**Goal of the exercise:** Return exactly the span of lines in the following data that opens with the line containing "Voor bedrijven" and closes with the line containing "guru MAN Insan Cendekia Bangka Tengah (MAN IC". Include nothing else.

**Records provided:**
┏━━

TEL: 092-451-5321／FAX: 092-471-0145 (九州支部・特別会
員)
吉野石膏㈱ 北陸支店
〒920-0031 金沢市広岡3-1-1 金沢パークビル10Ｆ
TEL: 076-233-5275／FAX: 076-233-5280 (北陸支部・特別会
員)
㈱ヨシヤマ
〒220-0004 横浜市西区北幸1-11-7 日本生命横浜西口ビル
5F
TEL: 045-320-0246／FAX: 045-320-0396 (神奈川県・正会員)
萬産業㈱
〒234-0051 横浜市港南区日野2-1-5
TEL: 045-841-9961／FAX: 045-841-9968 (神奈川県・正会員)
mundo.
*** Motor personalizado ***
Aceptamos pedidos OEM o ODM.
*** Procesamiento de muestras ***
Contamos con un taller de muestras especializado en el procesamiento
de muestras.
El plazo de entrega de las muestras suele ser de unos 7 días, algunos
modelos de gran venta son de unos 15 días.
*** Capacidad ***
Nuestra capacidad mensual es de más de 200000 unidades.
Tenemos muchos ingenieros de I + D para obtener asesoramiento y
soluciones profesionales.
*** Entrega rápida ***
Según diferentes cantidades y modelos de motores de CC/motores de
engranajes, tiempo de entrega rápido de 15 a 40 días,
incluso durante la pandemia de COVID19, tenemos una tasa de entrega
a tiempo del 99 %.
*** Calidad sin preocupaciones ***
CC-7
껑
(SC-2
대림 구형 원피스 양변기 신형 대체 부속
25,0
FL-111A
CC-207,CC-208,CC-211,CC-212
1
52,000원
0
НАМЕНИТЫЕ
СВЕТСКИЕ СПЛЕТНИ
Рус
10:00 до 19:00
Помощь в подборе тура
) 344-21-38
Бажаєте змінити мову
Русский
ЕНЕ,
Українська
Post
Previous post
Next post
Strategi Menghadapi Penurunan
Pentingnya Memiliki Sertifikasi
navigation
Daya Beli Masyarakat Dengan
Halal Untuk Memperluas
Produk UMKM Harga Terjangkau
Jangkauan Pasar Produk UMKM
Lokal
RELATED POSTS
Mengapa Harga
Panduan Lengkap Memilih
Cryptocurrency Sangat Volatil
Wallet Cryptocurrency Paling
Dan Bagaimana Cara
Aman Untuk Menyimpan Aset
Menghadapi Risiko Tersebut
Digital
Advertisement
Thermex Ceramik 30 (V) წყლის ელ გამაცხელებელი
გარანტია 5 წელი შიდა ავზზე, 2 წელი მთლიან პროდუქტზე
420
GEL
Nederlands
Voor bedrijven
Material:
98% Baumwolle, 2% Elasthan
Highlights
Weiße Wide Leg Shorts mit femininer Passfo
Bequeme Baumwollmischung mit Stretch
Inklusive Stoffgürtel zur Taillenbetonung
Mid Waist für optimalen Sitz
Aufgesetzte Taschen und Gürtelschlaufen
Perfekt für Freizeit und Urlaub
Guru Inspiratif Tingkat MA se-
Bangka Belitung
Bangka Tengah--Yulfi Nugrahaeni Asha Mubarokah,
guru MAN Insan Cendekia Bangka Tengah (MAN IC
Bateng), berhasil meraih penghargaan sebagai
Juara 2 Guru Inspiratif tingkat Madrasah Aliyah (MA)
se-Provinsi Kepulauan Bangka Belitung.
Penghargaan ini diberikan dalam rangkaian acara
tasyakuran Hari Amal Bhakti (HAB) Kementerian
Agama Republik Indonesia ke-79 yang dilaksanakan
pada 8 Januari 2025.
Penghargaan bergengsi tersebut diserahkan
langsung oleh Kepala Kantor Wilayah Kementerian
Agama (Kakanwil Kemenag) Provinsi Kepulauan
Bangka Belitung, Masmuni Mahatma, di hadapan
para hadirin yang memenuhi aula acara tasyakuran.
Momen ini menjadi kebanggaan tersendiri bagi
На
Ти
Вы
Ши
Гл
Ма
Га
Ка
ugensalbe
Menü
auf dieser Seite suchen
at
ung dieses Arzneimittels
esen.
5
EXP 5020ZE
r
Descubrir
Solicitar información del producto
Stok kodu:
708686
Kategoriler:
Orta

┗━━

**Response below:**
Voor bedrijven
Material:
98% Baumwolle, 2% Elasthan
Highlights
Weiße Wide Leg Shorts mit femininer Passfo
Bequeme Baumwollmischung mit Stretch
Inklusive Stoffgürtel zur Taillenbetonung
Mid Waist für optimalen Sitz
Aufgesetzte Taschen und Gürtelschlaufen
Perfekt für Freizeit und Urlaub
Guru Inspiratif Tingkat MA se-
Bangka Belitung
Bangka Tengah--Yulfi Nugrahaeni Asha Mubarokah,
guru MAN Insan Cendekia Bangka Tengah (MAN IC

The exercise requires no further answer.